About this exercise: Write out the data word for word and drop any picture you find.

◇ ◇ ◇

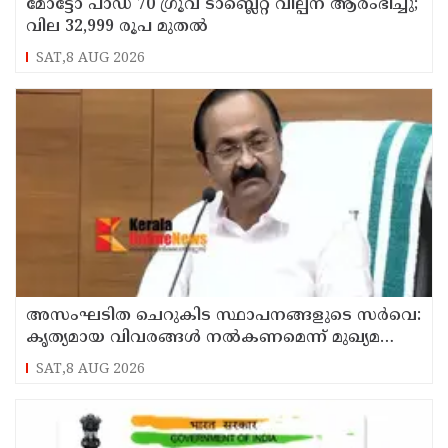
മോട്ടോ പാഡ് 70 ഗ്രൂവ് ടാബ്ലെറ്റ് വില്പന ആരംഭിച്ചു;
വില 32,999 രൂപ മുതൽ
SAT,8 AUG 2026
അസംഘടിത ചെറുകിട സ്ഥാപനങ്ങളുടെ സർവെ:
കൃത്യമായ വിവരങ്ങൾ നൽകണമെന്ന് മുഖ്യമന്ത്രി
വി ഡി സതീശൻ
SAT,8 AUG 2026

◇ ◇ ◇

Task solution:
മോട്ടോ പാഡ് 70 ഗ്രൂവ് ടാബ്ലെറ്റ് വില്പന ആരംഭിച്ചു;
വില 32,999 രൂപ മുതൽ
SAT,8 AUG 2026
അസംഘടിത ചെറുകിട സ്ഥാപനങ്ങളുടെ സർവെ:
കൃത്യമായ വിവരങ്ങൾ നൽകണമെന്ന് മുഖ്യമന്ത്രി
വി ഡി സതീശൻ
SAT,8 AUG 2026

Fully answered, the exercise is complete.